Clearly, Dr. Tullus Fuchs is taller than I am, but this non-Jewish, German, non-related to me psychoanalyst and I are on the same page when it comes to working toward reconciliation after the Holocaust.
Vickie took this photo of us standing on the site where the Great Synagogue of Hamburg once proudly stood until the Nazis burned it to the ground on Kristallnacht, November 9, 1938. The square is named in memory of Hamburg’s late Chief Rabbi, Joseph Carlebach, killed by the Nazis.
Dr. Fuchs and we met by chance in Jerusalem a couple of weeks ago when Vickie overheard that his name is Fuchs and started a conversation.
He was in Israel to meet with groups of Israeli Jews and Israeli Palestinians interested in peaceful reconciliation.

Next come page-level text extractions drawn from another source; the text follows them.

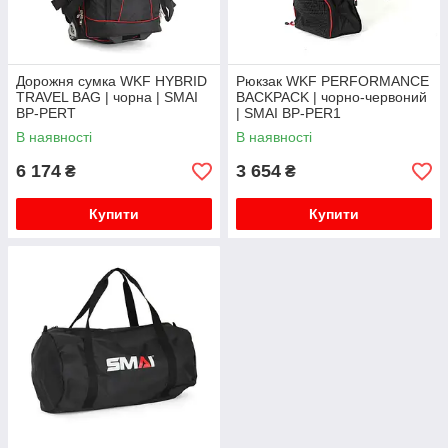
Дорожня сумка WKF HYBRID
Рюкзак WKF PERFORMANCE
TRAVEL BAG | чорна | SMAI
BACKPACK | чорно-червоний
BP-PERT
| SMAI BP-PER1
В наявності
В наявності
6 174
3 654
₴
₴
Купити
Купити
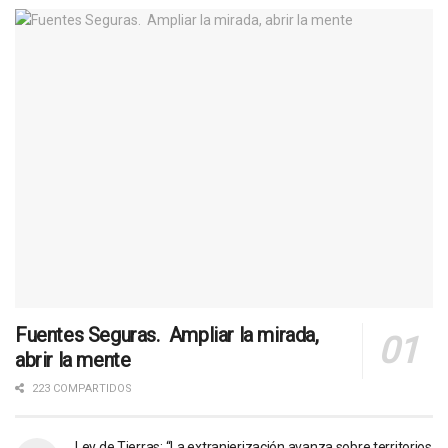
Fuentes Seguras. Ampliar la mirada,
abrir la mente
223 COMPARTIDOS
Ley de Tierras: “La extranjerización avanza sobre territorios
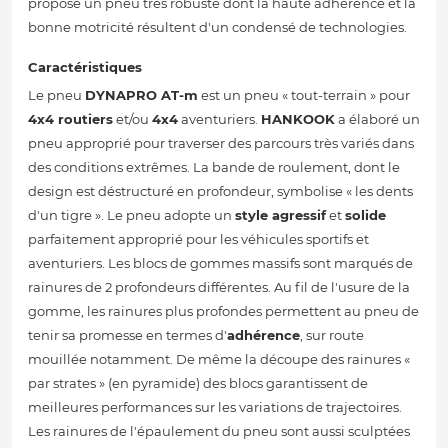
propose un pneu très robuste dont la haute adhérence et la
bonne motricité résultent d'un condensé de technologies.
Caractéristiques
Le pneu
DYNAPRO AT-m
est un pneu « tout-terrain » pour
4x4 routiers
et/ou
4x4
aventuriers.
HANKOOK
a élaboré un
pneu approprié pour traverser des parcours très variés dans
des conditions extrêmes. La bande de roulement, dont le
design est déstructuré en profondeur, symbolise « les dents
d'un tigre ». Le pneu adopte un
style agressif
et
solide
parfaitement approprié pour les véhicules sportifs et
aventuriers. Les blocs de gommes massifs sont marqués de
rainures de 2 profondeurs différentes. Au fil de l'usure de la
gomme, les rainures plus profondes permettent au pneu de
tenir sa promesse en termes d'
adhérence
, sur route
mouillée notamment. De même la découpe des rainures «
par strates » (en pyramide) des blocs garantissent de
meilleures performances sur les variations de trajectoires.
Les rainures de l'épaulement du pneu sont aussi sculptées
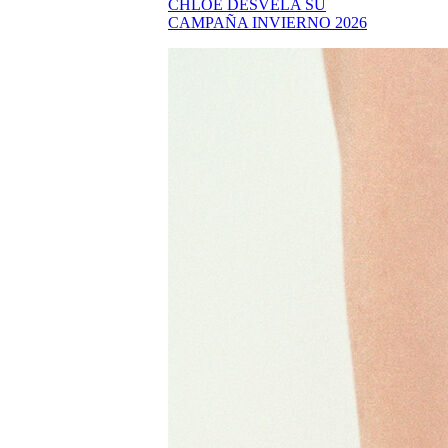
CHLOÉ DESVELA SU
CAMPAÑA INVIERNO 2026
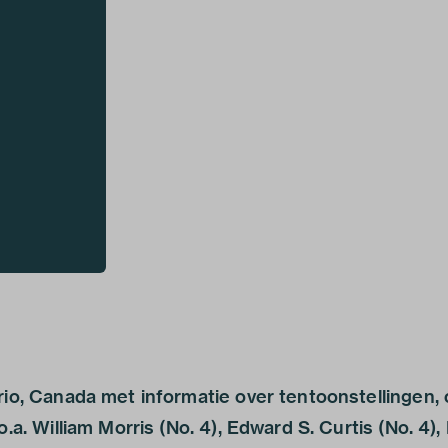
rio, Canada met informatie over tentoonstellingen, c
.a. William Morris (No. 4), Edward S. Curtis (No. 4),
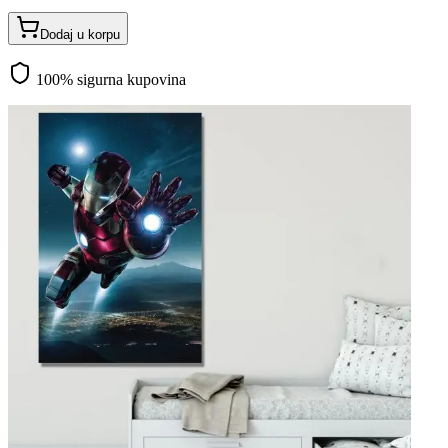
Dodaj u korpu
100% sigurna kupovina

In particular he attended sessions led by Jewish and Palestinian parents who have lost children yet share a vision of the two peoples living together peacefully.
One of the Palestinians referred to the meeting of bereaved parents as, “the only group he can think of whose stated goal is NOT to increase its membership.“
Tullus also does work in Germany with descendants of Holocaust victims and Holocaust perpetrators eager to learn from the past and work toward a future of reconciliation and kindness.
Over a very nice lunch in Hamburg we discussed our family histories: his of relatives who were Nazis and ours of displacement during that horrible period in German history.
Our fruitful discussion led me to even deeper commitment to the mantra we share in every synagogue, school and church in which we speak here:
“Wir können die Vergangenheit nicht ungesehen machen, aber wir können gemeinsam an einer besseren Zukunft arbeiten.”
“We cannot undo the past, but the future is ours to shape.“
Each in our own way and employing our different skill sets, Tullus, Vickie and I are working to make the future better for our children, grandchildren and the generations to follow.